I can only blame myself for my failure. I clearly missed the mark on communication.
Having my worries realized feels like a win for my anxiety. I can already hear it saying, “of course you failed” and “now nobody is going to want to work with you again. They already don’t like you and now they have another reason why the think you’re shit.”
Is it 5 o’clock yet?
Is it ok to walk around the office with a paper bag over my head?
I have begun a massive project at work which is good for me but also giving me boat loads of anxiety.
I have been kinda bored at work because I don’t have any pressure put on me or any deadlines to meet. I’m a journalist by trade so I will probably forever have the mentality of a reporter even though I’m sadly not in that line of work right now.

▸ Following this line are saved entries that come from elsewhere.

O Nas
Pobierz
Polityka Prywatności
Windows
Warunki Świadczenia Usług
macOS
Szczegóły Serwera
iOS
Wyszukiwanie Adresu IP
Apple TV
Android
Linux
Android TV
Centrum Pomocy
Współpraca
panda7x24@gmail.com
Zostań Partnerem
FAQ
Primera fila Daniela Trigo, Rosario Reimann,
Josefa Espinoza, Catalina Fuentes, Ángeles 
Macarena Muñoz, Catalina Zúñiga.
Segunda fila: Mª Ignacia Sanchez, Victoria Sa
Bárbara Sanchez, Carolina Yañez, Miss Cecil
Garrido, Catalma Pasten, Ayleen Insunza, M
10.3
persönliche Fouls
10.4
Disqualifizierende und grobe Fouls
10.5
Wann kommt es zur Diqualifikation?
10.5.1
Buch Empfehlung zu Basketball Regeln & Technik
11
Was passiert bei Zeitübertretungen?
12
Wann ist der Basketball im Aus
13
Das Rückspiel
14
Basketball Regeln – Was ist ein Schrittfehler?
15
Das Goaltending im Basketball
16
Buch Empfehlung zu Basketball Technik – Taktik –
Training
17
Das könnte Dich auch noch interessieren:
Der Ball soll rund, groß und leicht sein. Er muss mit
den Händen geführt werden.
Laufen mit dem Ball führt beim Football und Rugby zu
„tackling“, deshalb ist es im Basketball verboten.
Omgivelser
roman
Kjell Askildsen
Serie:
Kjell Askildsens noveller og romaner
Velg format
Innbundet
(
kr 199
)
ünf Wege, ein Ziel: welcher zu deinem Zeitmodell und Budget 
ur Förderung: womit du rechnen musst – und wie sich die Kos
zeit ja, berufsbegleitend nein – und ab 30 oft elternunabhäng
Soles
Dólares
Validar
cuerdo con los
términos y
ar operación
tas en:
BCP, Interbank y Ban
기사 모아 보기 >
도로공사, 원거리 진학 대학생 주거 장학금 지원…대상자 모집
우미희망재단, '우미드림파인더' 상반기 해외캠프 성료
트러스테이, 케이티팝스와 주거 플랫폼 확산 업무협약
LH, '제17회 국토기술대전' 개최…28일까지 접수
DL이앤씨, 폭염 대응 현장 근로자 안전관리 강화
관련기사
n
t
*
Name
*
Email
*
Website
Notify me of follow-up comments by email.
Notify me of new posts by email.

My supervisor asked me in December to look into online scheduling for a testing service we provide for the community. There are 2 offices, the one I’m at has a full staff and space to do the testing. The other one is small and doesn’t have many staff members to carry the work load.
So I diligently did my work and found a great fit for the organization. But now that the wheels are in motion to make this a real thing, my anxiety is clawing at my insides.
Staff at the second office voiced concerns that made me doubt myself even though they were legit questions. I felt nervous and attacked even though that wasn’t the case at all.
Nobody enjoys failure but I am terrified of falling flat on my ass in front of all my coworkers. My boss sought me out to work here, I would hate to disappoint her by failing at my first big project.
I’m worried about every little bump in the road that could derail everything.
Yes, failing in life is part of life but I have always been afraid of it. If I fail, it confirms that I’m not good enough. It fuels my depression and anxiety.
Are you afraid of failure? How do you cope if you do fail?